One bright spot, however, was this quirky holiday collaboration by Prince sidekicks Wendy and Lisa and Hans Zimmer with an assist by a then-rising star Seal. The song is fun, weird, poignant, and the music video (below) features Seal in a feathered hat gloriously lifting his arms from his sides — foreshadowing his efforts in the “Kiss from a Rose” vid. The movie was ambitious and fun to look at. The song is ambitious and fun to listen to.

The above Spotify embed is actually a cover by Mike and Christian Love of The Beach Boys. Here’s Wendy and Lisa’s original:

3. “F*ck You, It’s Over”

How many holiday classics include the lyrics: “now you’re dead to me”? If you said many, well you’d be wrong. Glasvegas released a Christmas-themed EP in 2008 entitled A Snowflake Fell (and It Felt Like a Kiss), and the title track and others on it are festive, melodic, and quite simply — beautiful.

This track, however, is the ultimate kiss off song to the holidays. A slow rocker that screams, it’s the ultimate anti-holiday song. While Mariah sings of wanting you for Christmas, this Scottish band is crying out how they want nothing to do with you.

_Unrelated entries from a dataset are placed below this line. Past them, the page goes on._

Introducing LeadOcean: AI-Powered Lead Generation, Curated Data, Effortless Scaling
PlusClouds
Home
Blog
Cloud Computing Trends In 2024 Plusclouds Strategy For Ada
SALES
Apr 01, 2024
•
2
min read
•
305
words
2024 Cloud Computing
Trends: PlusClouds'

+ Read more on Flypaper: “10 Musical Charities to Give to This Holiday Season”

4. “Christmas Time Again”

This isn’t a quirky song or even offbeat like this post’s title suggests, but it’s so over the top and schmaltzy, it screams out to make the cut. Off the A Very Special Christmas Vol. 2 record, the Boston band, Extreme, led by Gary Cherone, tells us we have to do whatever it takes to make the spirit of Christmas stick around long after December 25.

“It’s up to us…make it last,” he tells us before going on a wonderful rant about how we should “pretend” this feeling lasts all year.

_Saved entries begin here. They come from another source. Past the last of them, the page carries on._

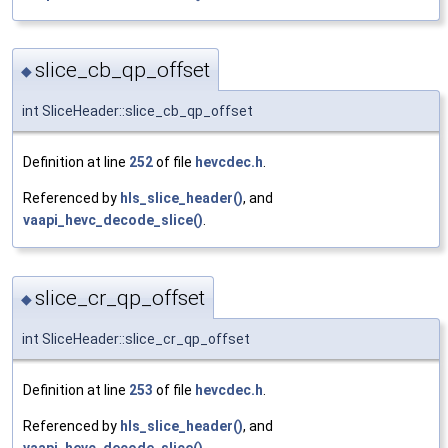
slice_cb_qp_offset
◆
int SliceHeader::slice_cb_qp_offset
Definition at line
252
of file
hevcdec.h
.
Referenced by
hls_slice_header()
, and
vaapi_hevc_decode_slice()
.
slice_cr_qp_offset
◆
int SliceHeader::slice_cr_qp_offset
Definition at line
253
of file
hevcdec.h
.
Referenced by
hls_slice_header()
, and
vaapi_hevc_decode_slice()
.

The song wasn’t quite as well received as their #1 hit “More Than Words,” but it’s hard not to feel “la di da, da di da” about it, because it’s so well-intentioned and the music sounds like the Radio City Christmas Show, with its masterful musical and choral arrangement. It even ends with a “Noel, Noel, Noel, Noel, Born is the King of Israel.” Cue the Nativity scene.

5. “If It Doesn’t Snow for Christmas”

What’s weirder than the CGI in The Irishman but not as strange as a mafioso dropping endless F-bombs in a Christmas song? Joe Pesci recreating his Vincent LaGuardia Gambini character from My Cousin Vinny some six years after the film came out for a musical comedy album. This track from the little-heard 1998 album sounds like a classic 1950s holiday song centered on a man concerned Santa won’t make it if it doesn’t snow for Christmas. The only difference is Gambini calls Saint Nick a “fat f-ck” and “fatso” throughout the song. The album plays like a really bad Saturday Night Live skit from the Jim Breuer years.

6. “Don’t Shoot Me Santa”

The Killers can be a little hit or miss, but this Christmas song is a great shot with an even better music video (that’s eerily similar to the video from this post’s header image). This wonderful pop song is essentially a duet between “Santa” and lead singer Brandon Flowers, it’s all about how Flowers doesn’t want Santa to, well, shoot him.

Oh the chorus? “Don’t shoot me Santa Claus, I’ve been a clean living boy… I promise you, did every little thing you ask me to… I can’t believe the things I’m going through.” It’s not exactly “White Christmas” is it?

The Killers have been perfecting their offbeat Christmas song game for a while now. Here’s their little collaboration with Jimmy Kimmel entitled “Joel, the Lump of Coal.”

7. “The Season’s Upon Us”

Holiday cheer very much in the spirit of Dropkick Murphys. On this song, the bad boys of Boston spin tales of dysfunctional family fun off their 2013 Signed and Sealed in Blood album, and it’s hard not to sing along with lyrics like: “There’s mischief and mayhem and songs to be sung.” Plus, in no other song will you hear of someone “defiling” a teddy bear or bringing home a big broad.